» **INSTRUCTIONS TO FOLLOW**: Report every line in the listing below where the string "Suostut" shows up.
(Beginning of DATA FOR REVIEW)
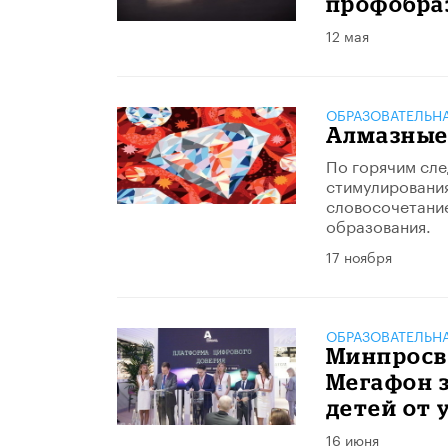
профобра
12 мая
ОБРАЗОВАТЕЛЬН
Алмазные
По горячим сле
стимулирования
словосочетание
образования.
17 ноября
ОБРАЗОВАТЕЛЬН
Минпросв
Мегафон 
детей от 
16 июня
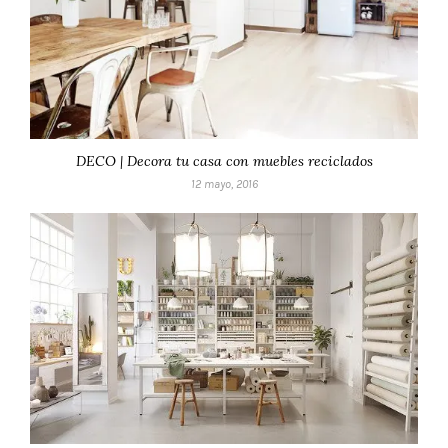
DECO | Decora tu casa con muebles reciclados
12 mayo, 2016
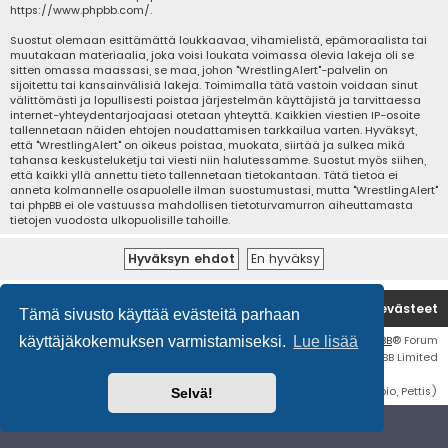
https://www.phpbb.com/
.
Suostut olemaan esittämättä loukkaavaa, vihamielistä, epämoraalista tai
muutakaan materiaalia, joka voisi loukata voimassa olevia lakeja oli se
sitten omassa maassasi, se maa, johon "WrestlingAlert"-palvelin on
sijoitettu tai kansainvälisiä lakeja. Toimimalla tätä vastoin voidaan sinut
välittömästi ja lopullisesti poistaa järjestelmän käyttäjistä ja tarvittaessa
internet-yhteydentarjoajaasi otetaan yhteyttä. Kaikkien viestien IP-osoite
tallennetaan näiden ehtojen noudattamisen tarkkailua varten. Hyväksyt,
että "WrestlingAlert" on oikeus poistaa, muokata, siirtää ja sulkea mikä
tahansa keskusteluketju tai viesti niin halutessamme. Suostut myös siihen,
että kaikki yllä annettu tieto tallennetaan tietokantaan. Tätä tietoa ei
anneta kolmannelle osapuolelle ilman suostumustasi, mutta "WrestlingAlert"
tai phpBB ei ole vastuussa mahdollisen tietoturvamurron aiheuttamasta
tietojen vuodosta ulkopuolisille tahoille.
Etusivu
Poista evästeet
Tämä sivusto käyttää evästeitä parhaan
Flat Style by
Ian Bradley
• Keskustelufoorumin ohjelmisto
phpBB
® Forum
käyttäjäkokemuksen varmistamiseksi.
Lue lisää
Software © phpBB Limited
Käännös: phpBB Suomi (lurttinen, harritapio, Pettis)
Selvä!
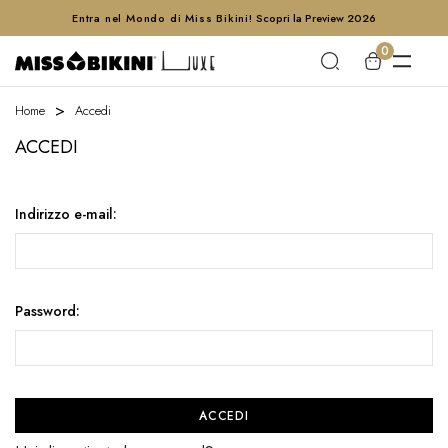
Entra nel Mondo di Miss Bikini!
Scopri la Preview 2026
0
Home
Accedi
ACCEDI
Indirizzo e-mail:
Password:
(End of DATA FOR REVIEW)
» **REPLY TO THE TASK**:
Suostut olemaan esittämättä loukkaavaa, vihamielistä, epämoraalista tai
tahansa keskusteluketju tai viesti niin halutessamme. Suostut myös siihen,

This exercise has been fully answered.